◆ **Task details**:
Where in the data below does the word "School" appear? Copy every line that has it.

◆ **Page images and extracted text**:
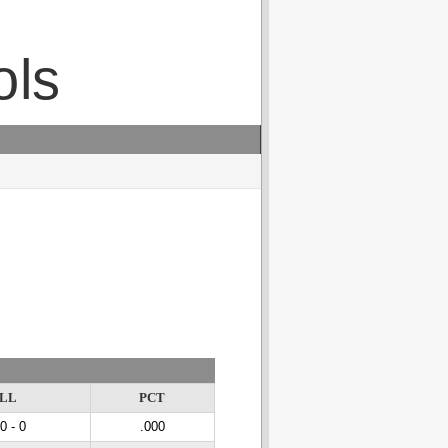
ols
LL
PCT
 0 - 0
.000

==

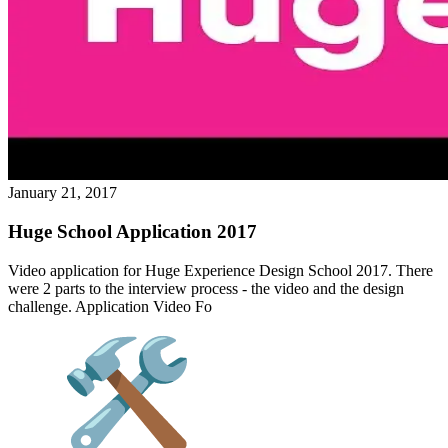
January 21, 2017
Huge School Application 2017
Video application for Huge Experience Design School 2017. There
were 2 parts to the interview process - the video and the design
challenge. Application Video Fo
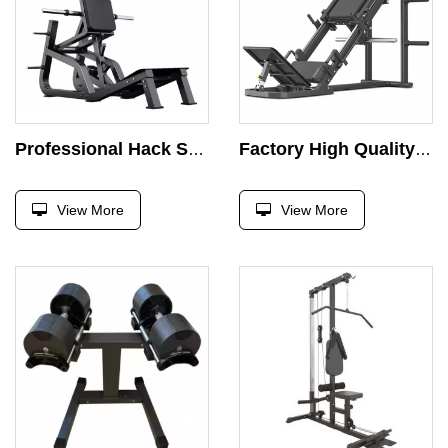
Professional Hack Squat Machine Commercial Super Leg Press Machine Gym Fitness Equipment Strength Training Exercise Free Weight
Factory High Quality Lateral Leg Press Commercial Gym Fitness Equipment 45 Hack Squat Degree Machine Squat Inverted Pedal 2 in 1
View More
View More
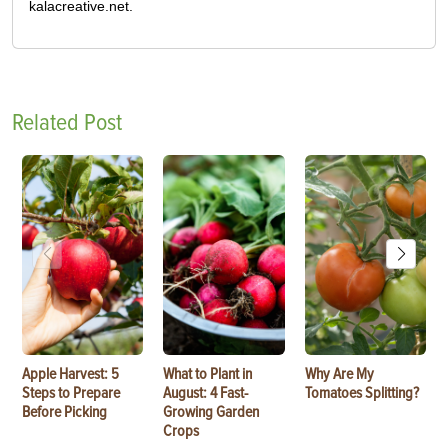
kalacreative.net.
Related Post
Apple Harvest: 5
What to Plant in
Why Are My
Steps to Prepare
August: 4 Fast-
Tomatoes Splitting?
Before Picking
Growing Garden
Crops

◆ **Reply to the exercise**:
Huge School Application 2017
Video application for Huge Experience Design School 2017. There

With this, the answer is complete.